[Data items]

________

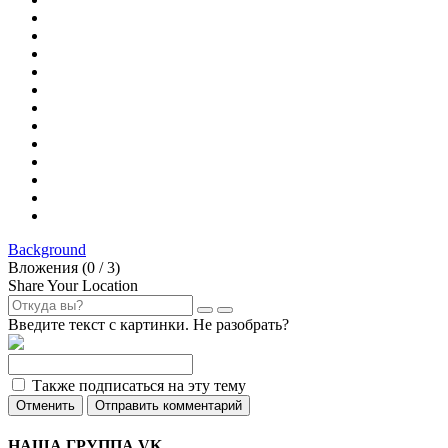
Background
Вложения (
0
/ 3)
Share Your Location
Введите текст с картинки. Не разобрать?
Также подписаться на эту тему
Отменить
Отправить комментарий
НАША ГРУППА VK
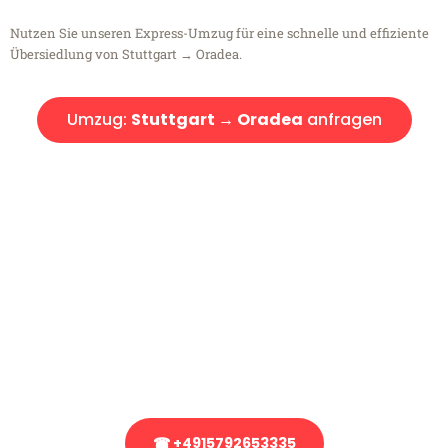
Nutzen Sie unseren Express-Umzug für eine schnelle und effiziente
Übersiedlung von Stuttgart → Oradea.
Umzug:
Stuttgart → Oradea
anfragen
Kostenlose Beratung!
Sie haben Fragen?
Sie haben Fragen zu Ihrem Transport oder benötigen eine Beratung
bezüglich Ihres Umzug?
Rufen Sie uns gerne an, unser Team aus Experten freut sich, Ihnen
kostenlos weiterzuhelfen!
☎ +4915792653335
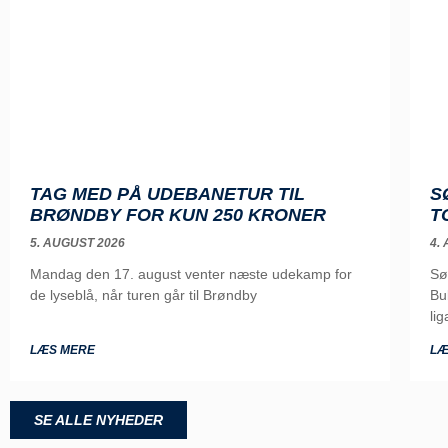
TAG MED PÅ UDEBANETUR TIL
S
BRØNDBY FOR KUN 250 KRONER
T
5. AUGUST 2026
4.
Mandag den 17. august venter næste udekamp for
Sø
de lyseblå, når turen går til Brøndby
Bu
lig
LÆS MERE
LÆ
SE ALLE NYHEDER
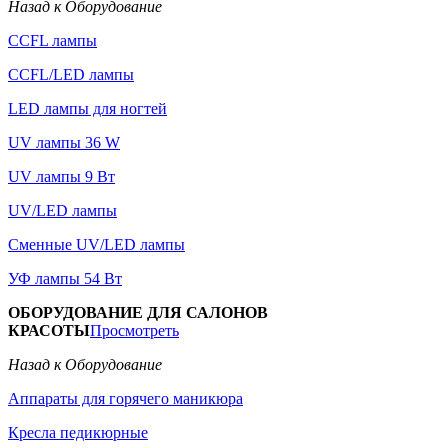
Назад к Оборудование
CCFL лампы
CCFL/LED лампы
LED лампы для ногтей
UV лампы 36 W
UV лампы 9 Вт
UV/LED лампы
Сменные UV/LED лампы
УФ лампы 54 Вт
ОБОРУДОВАНИЕ ДЛЯ САЛОНОВ
КРАСОТЫ
Просмотреть
Назад к Оборудование
Аппараты для горячего маникюра
Кресла педикюрные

________

**ACTIVITY:** All of the records need to be reproduced exactly, with each picture omitted.

**TASK RESULT:**
Background
Вложения (
0
/ 3)
Share Your Location
Введите текст с картинки. Не разобрать?
Также подписаться на эту тему
Отменить
Отправить комментарий
НАША ГРУППА VK
Nutzen Sie unseren Express-Umzug für eine schnelle und effiziente
Übersiedlung von Stuttgart → Oradea.
Umzug:
Stuttgart → Oradea
anfragen
Kostenlose Beratung!
Sie haben Fragen?
Sie haben Fragen zu Ihrem Transport oder benötigen eine Beratung
bezüglich Ihres Umzug?
Rufen Sie uns gerne an, unser Team aus Experten freut sich, Ihnen
kostenlos weiterzuhelfen!
☎ +4915792653335
TAG MED PÅ UDEBANETUR TIL
S
BRØNDBY FOR KUN 250 KRONER
T
5. AUGUST 2026
4.
Mandag den 17. august venter næste udekamp for
Sø
de lyseblå, når turen går til Brøndby
Bu
lig
LÆS MERE
LÆ
SE ALLE NYHEDER
Назад к Оборудование
CCFL лампы
CCFL/LED лампы
LED лампы для ногтей
UV лампы 36 W
UV лампы 9 Вт
UV/LED лампы
Сменные UV/LED лампы
УФ лампы 54 Вт
ОБОРУДОВАНИЕ ДЛЯ САЛОНОВ
КРАСОТЫ
Просмотреть
Назад к Оборудование
Аппараты для горячего маникюра
Кресла педикюрные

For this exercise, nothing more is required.